*** Opening of Materials provided ***

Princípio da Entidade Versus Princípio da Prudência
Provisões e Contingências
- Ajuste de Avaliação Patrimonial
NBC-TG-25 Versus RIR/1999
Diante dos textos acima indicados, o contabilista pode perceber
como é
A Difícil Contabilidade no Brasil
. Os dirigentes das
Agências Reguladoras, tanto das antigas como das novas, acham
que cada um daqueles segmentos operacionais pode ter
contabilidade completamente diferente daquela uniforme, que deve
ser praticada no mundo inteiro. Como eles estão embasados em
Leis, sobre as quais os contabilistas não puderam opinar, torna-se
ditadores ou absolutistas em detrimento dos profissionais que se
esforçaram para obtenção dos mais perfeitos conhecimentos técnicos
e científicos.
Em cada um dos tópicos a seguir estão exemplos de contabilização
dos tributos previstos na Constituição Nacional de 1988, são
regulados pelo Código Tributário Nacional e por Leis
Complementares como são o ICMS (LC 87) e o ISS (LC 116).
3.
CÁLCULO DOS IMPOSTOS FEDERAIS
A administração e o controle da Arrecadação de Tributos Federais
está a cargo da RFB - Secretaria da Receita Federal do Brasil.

*** Close of Materials provided ***

> _Required action_: Return all lines from the material that contain "Versus".

> _Answer for the task_:
Princípio da Entidade Versus Princípio da Prudência
NBC-TG-25 Versus RIR/1999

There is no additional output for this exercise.